There is also additional funding for the Welsh language; for Wales to deal with the impact of Brexit, support for businesses, and for music in schools.
Welsh Government Finance Secretary Mark Drakeford said: "This agreement builds on the one reached between the Welsh Government and Plaid Cymru last year and includes a series of recurrent allocations for the Welsh language, arts, end-of-life-care, mental health, higher education and Visit Wales.
"We have also been able to agree capital funding to take forward the new integrated healthcare centre in Cardigan and the results of the feasibility studies into a national art gallery and football museum in North Wales, which were agreed as part of last year's agreement."

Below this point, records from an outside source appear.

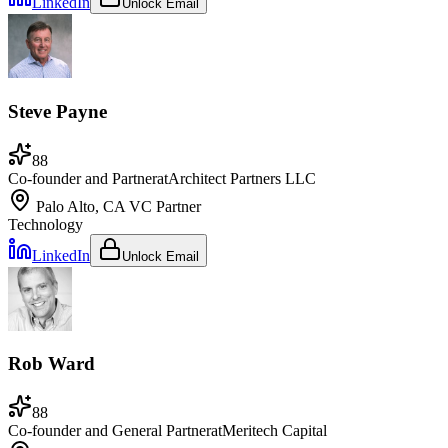
LinkedIn
Unlock Email
Steve Payne
88
Co-founder and Partner
at
Architect Partners LLC
Palo Alto, CA
VC Partner
Technology
LinkedIn
Unlock Email
Rob Ward
88
Co-founder and General Partner
at
Meritech Capital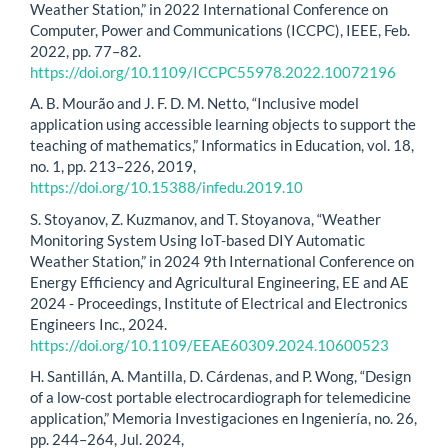
Weather Station,” in 2022 International Conference on
Computer, Power and Communications (ICCPC), IEEE, Feb.
2022, pp. 77–82.
https://doi.org/10.1109/ICCPC55978.2022.10072196
A. B. Mourão and J. F. D. M. Netto, “Inclusive model
application using accessible learning objects to support the
teaching of mathematics,” Informatics in Education, vol. 18,
no. 1, pp. 213–226, 2019,
https://doi.org/10.15388/infedu.2019.10
S. Stoyanov, Z. Kuzmanov, and T. Stoyanova, “Weather
Monitoring System Using IoT-based DIY Automatic
Weather Station,” in 2024 9th International Conference on
Energy Efficiency and Agricultural Engineering, EE and AE
2024 - Proceedings, Institute of Electrical and Electronics
Engineers Inc., 2024.
https://doi.org/10.1109/EEAE60309.2024.10600523
H. Santillán, A. Mantilla, D. Cárdenas, and P. Wong, “Design
of a low-cost portable electrocardiograph for telemedicine
application,” Memoria Investigaciones en Ingeniería, no. 26,
pp. 244–264, Jul. 2024,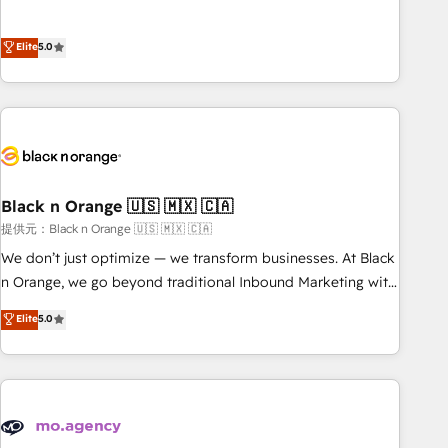
intégrons parfaitement HubSpot dans votre organisation.
the HubSpot partner that can help you to HubSpot Better.
Pour toute question technique ou besoin de structuration
We work with your teams to solve all your HubSpot
Elite
5.0
de votre projet HubSpot, contactez notre équipe pour un
challenges and improve user adoption, sales process and
échange dédié.
marketing results. Services 📚 Onboarding your team to
HubSpot for the first time 🔧 Designing and optimising your
HubSpot set-up for better results 🌐 Website design and
build using HubSpot 🔌 Integrating HubSpot with other
systems 🎓 Training your teams to be HubSpot pros 📊
Black n Orange 🇺🇸 🇲🇽 🇨🇦
Lead generation services using HubSpot Why us? - SIX
HubSpot Accreditations - awarded by HubSpot after a
提供元：Black n Orange 🇺🇸 🇲🇽 🇨🇦
rigorous process for CRM, Solutions Architecture,
We don’t just optimize — we transform businesses. At Black
Onboarding , Data Migration, Custom Integration & Platform
n Orange, we go beyond traditional Inbound Marketing with
Enablement -Onboarded over 500 businesses to HubSpot -
our exclusive methodologies: BOOMS and BOOST. Together,
Elite
5.0
Top 1% of partners worldwide -In-house team of 25+
they form a powerful combination that has driven success
experts Contact us today to help you get more from your
for over 800 businesses worldwide. As Elite HubSpot
investment in HubSpot. www.bbdboom.com
Partners, we specialize in crafting high-performance growth
strategies that integrate data-driven marketing, automation,
and revenue intelligence to help companies scale faster and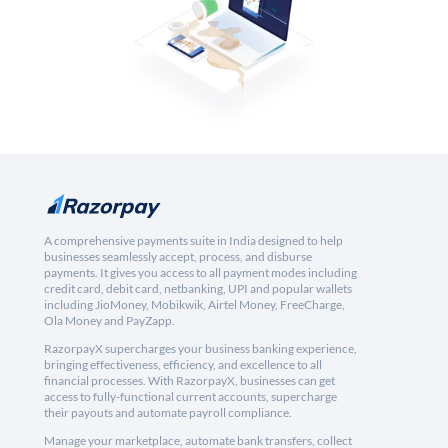
A comprehensive payments suite in India designed to help
businesses seamlessly accept, process, and disburse
payments. It gives you access to all payment modes including
credit card, debit card, netbanking, UPI and popular wallets
including JioMoney, Mobikwik, Airtel Money, FreeCharge,
Ola Money and PayZapp.
RazorpayX supercharges your business banking experience,
bringing effectiveness, efficiency, and excellence to all
financial processes. With RazorpayX, businesses can get
access to fully-functional current accounts, supercharge
their payouts and automate payroll compliance.
Manage your marketplace, automate bank transfers, collect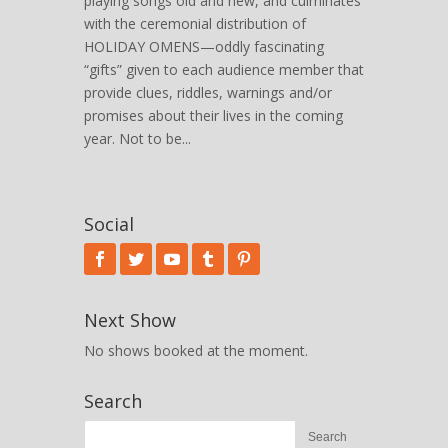
playing songs old and new, and culminates
with the ceremonial distribution of
HOLIDAY OMENS—oddly fascinating
“gifts” given to each audience member that
provide clues, riddles, warnings and/or
promises about their lives in the coming
year. Not to be...
Social
Next Show
No shows booked at the moment.
Search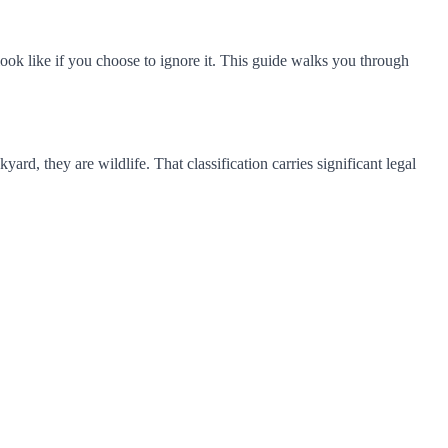
ook like if you choose to ignore it. This guide walks you through
rd, they are wildlife. That classification carries significant legal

Adam Price, Plaid Cymru's spokesperson for finance, business and the economy, said: "This is a Budget Agreement that will deliver for people and communities in all parts of Wales.
"It protects the vulnerable, invests in our young, and innovates for all our futures.

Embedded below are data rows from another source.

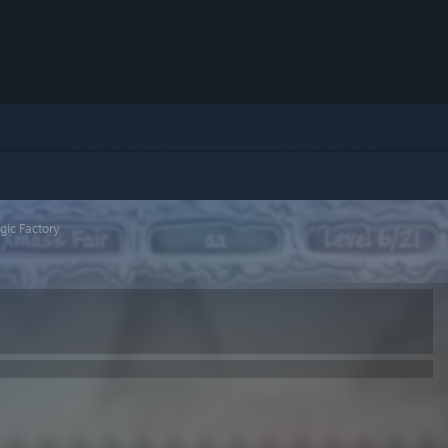
gic Factory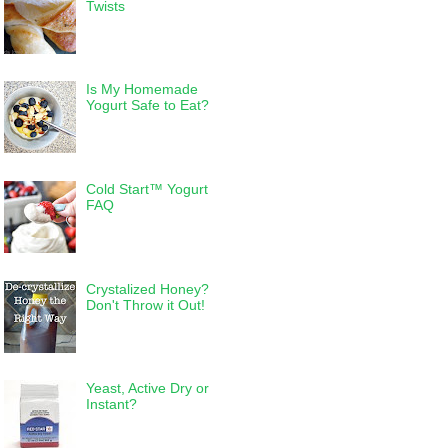
Twists
Is My Homemade
Yogurt Safe to Eat?
Cold Start™ Yogurt
FAQ
Crystalized Honey?
Don't Throw it Out!
Yeast, Active Dry or
Instant?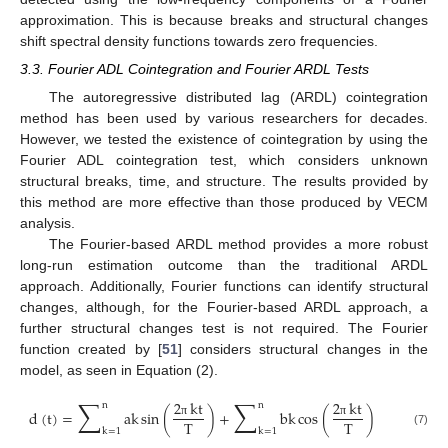
approximation. This is because breaks and structural changes
shift spectral density functions towards zero frequencies.
3.3. Fourier ADL Cointegration and Fourier ARDL Tests
The autoregressive distributed lag (ARDL) cointegration
method has been used by various researchers for decades.
However, we tested the existence of cointegration by using the
Fourier ADL cointegration test, which considers unknown
structural breaks, time, and structure. The results provided by
this method are more effective than those produced by VECM
analysis.
The Fourier-based ARDL method provides a more robust
long-run estimation outcome than the traditional ARDL
approach. Additionally, Fourier functions can identify structural
changes, although, for the Fourier-based ARDL approach, a
further structural changes test is not required. The Fourier
function created by [
51
] considers structural changes in the
model, as seen in Equation (2).
∑
∑
2
kt
2
kt
n
n
d
(
t
)
=
ak
sin
(
)
+
bk
cos
(
)
T
T
π
π
k
=
1
k
=
1
(7)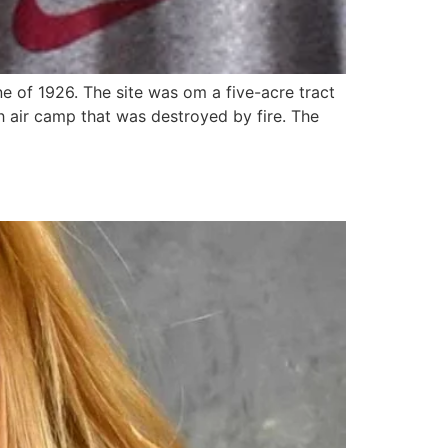
 of 1926. The site was om a five-acre tract
sh air camp that was destroyed by fire. The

"This is a pan-Wales budget agreement, from the Cleddau to the Menai from Wrexham to the Rhondda, from culture to agriculture, from energy and transport to education and health."

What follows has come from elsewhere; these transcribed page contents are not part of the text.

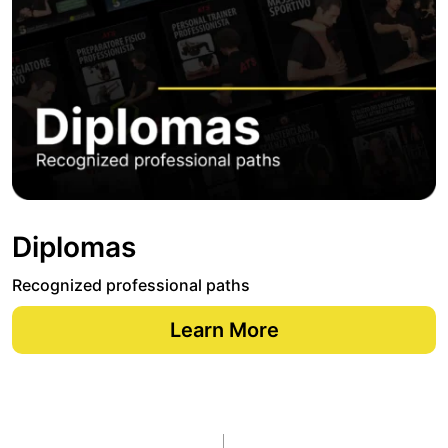
Diplomas
Recognized professional paths
Learn More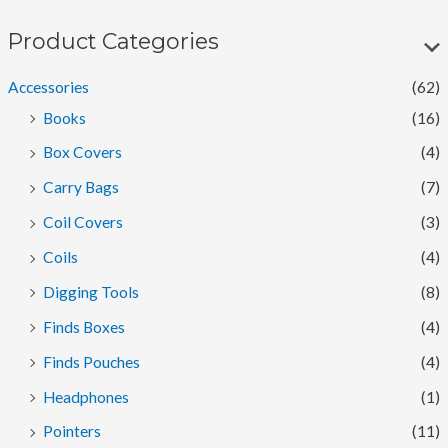
n
x
p
p
Product Categories
r
r
Accessories
(62)
i
i
Books
(16)
c
c
Box Covers
(4)
e
e
Carry Bags
(7)
Coil Covers
(3)
Coils
(4)
Digging Tools
(8)
Finds Boxes
(4)
Finds Pouches
(4)
Headphones
(1)
Pointers
(11)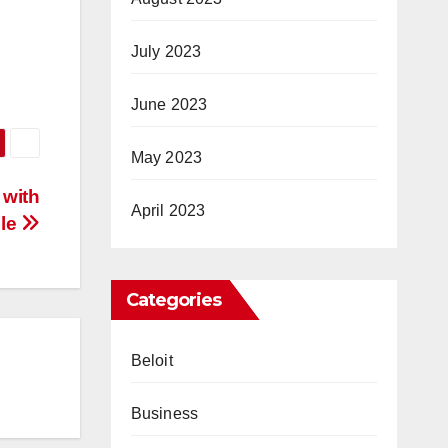
July 2023
June 2023
May 2023
 with
April 2023
lle
Categories
Beloit
Business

Welsh Conservative leader, Andrew RT Davies, said: "This budget deal is the latest charade in the Plaid-Labour love affair and sees both parties break election promises to the people of Wales.
"The Plaid leader said her party could not support a government that backs the M4 relief road, but this budget provides the platform for the Welsh Government to press ahead.
"Both parties have given up on their political principles on tuition fees, public sector pay and M4 for another cosy backroom deal."